### REQUIREMENT
In the records below, reproduce exactly the lines from the one containing "cuesta paz mental todos los" through the one containing "10 Let, kde se kromě našich úža", both included, and omit the pictures.

──────

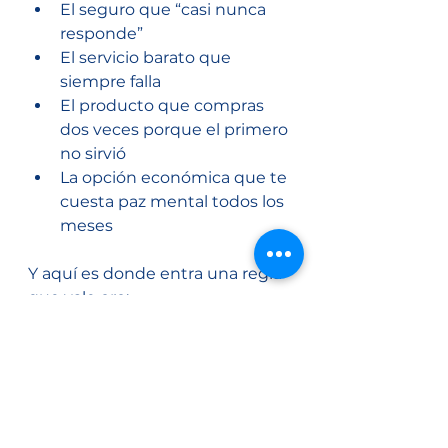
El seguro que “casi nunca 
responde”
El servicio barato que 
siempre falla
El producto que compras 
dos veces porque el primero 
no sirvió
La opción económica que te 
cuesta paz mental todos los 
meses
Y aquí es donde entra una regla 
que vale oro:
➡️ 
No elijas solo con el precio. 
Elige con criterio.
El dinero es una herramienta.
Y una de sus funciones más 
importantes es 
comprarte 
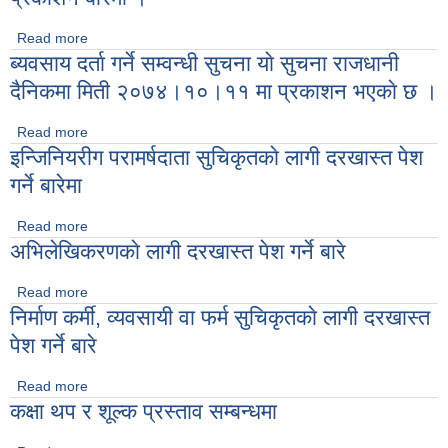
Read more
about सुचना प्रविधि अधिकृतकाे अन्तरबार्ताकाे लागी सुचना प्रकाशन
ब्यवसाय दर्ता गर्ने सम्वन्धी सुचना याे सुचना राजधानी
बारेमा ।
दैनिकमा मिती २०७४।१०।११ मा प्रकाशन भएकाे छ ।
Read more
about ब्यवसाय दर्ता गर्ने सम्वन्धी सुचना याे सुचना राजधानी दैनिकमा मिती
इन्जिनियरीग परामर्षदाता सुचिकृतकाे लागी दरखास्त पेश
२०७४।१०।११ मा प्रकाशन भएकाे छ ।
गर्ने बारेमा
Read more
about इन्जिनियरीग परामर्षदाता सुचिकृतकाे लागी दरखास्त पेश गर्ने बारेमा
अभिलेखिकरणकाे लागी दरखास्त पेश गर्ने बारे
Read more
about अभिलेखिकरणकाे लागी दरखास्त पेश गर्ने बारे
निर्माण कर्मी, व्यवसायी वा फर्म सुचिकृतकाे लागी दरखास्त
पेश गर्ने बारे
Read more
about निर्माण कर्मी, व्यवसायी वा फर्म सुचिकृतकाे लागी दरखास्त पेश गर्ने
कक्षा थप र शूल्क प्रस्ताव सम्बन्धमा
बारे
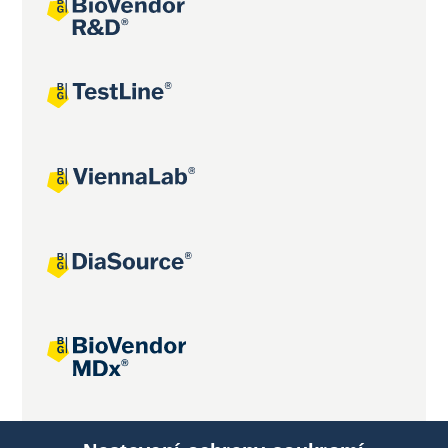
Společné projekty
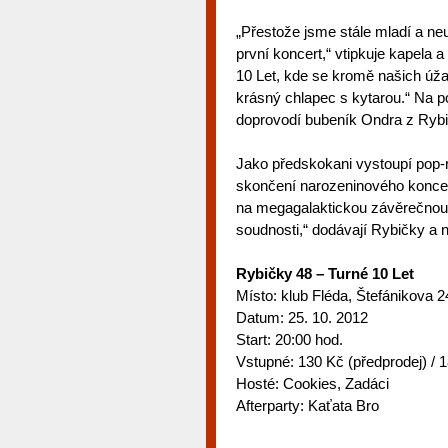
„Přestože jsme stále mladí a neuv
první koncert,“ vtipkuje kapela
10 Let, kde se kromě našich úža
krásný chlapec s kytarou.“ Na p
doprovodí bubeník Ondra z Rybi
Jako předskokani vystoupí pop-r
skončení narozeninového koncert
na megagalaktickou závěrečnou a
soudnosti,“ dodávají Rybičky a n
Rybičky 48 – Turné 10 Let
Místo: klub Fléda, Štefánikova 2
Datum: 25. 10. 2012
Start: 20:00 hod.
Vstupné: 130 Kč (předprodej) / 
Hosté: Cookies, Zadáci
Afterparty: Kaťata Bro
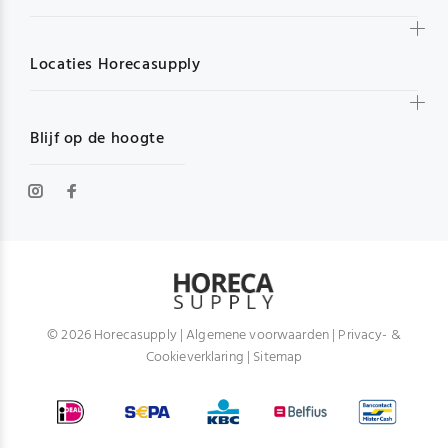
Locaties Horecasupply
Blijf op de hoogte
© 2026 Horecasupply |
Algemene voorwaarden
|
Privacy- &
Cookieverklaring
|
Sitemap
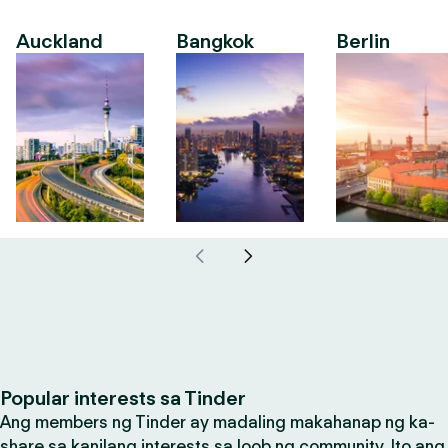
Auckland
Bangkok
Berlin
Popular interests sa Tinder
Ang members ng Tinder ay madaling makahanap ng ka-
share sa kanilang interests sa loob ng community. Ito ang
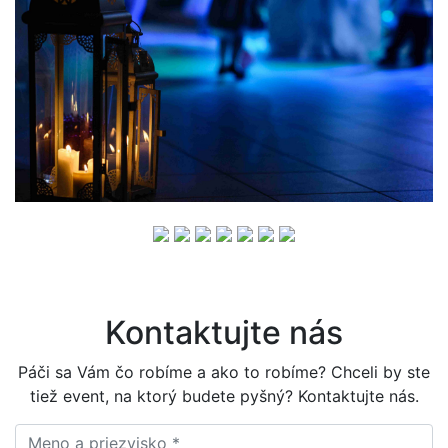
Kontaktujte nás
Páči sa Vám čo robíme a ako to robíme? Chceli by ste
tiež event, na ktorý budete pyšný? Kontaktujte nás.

──────

### SOLVED EXERCISE
cuesta paz mental todos los 
meses
Y aquí es donde entra una regla 
que vale oro:
➡️ 
No elijas solo con el precio. 
Elige con criterio.
El dinero es una herramienta.
Y una de sus funciones más 
importantes es 
comprarte 
Read more
about सुचना प्रविधि अधिकृतकाे अन्तरबार्ताकाे लागी सुचना प्रकाशन
ब्यवसाय दर्ता गर्ने सम्वन्धी सुचना याे सुचना राजधानी
बारेमा ।
दैनिकमा मिती २०७४।१०।११ मा प्रकाशन भएकाे छ ।
Read more
about ब्यवसाय दर्ता गर्ने सम्वन्धी सुचना याे सुचना राजधानी दैनिकमा मिती
इन्जिनियरीग परामर्षदाता सुचिकृतकाे लागी दरखास्त पेश
२०७४।१०।११ मा प्रकाशन भएकाे छ ।
गर्ने बारेमा
Read more
about इन्जिनियरीग परामर्षदाता सुचिकृतकाे लागी दरखास्त पेश गर्ने बारेमा
अभिलेखिकरणकाे लागी दरखास्त पेश गर्ने बारे
Read more
about अभिलेखिकरणकाे लागी दरखास्त पेश गर्ने बारे
निर्माण कर्मी, व्यवसायी वा फर्म सुचिकृतकाे लागी दरखास्त
पेश गर्ने बारे
Read more
about निर्माण कर्मी, व्यवसायी वा फर्म सुचिकृतकाे लागी दरखास्त पेश गर्ने
कक्षा थप र शूल्क प्रस्ताव सम्बन्धमा
बारे
Společné projekty
„Přestože jsme stále mladí a neuv
první koncert,“ vtipkuje kapela
10 Let, kde se kromě našich úža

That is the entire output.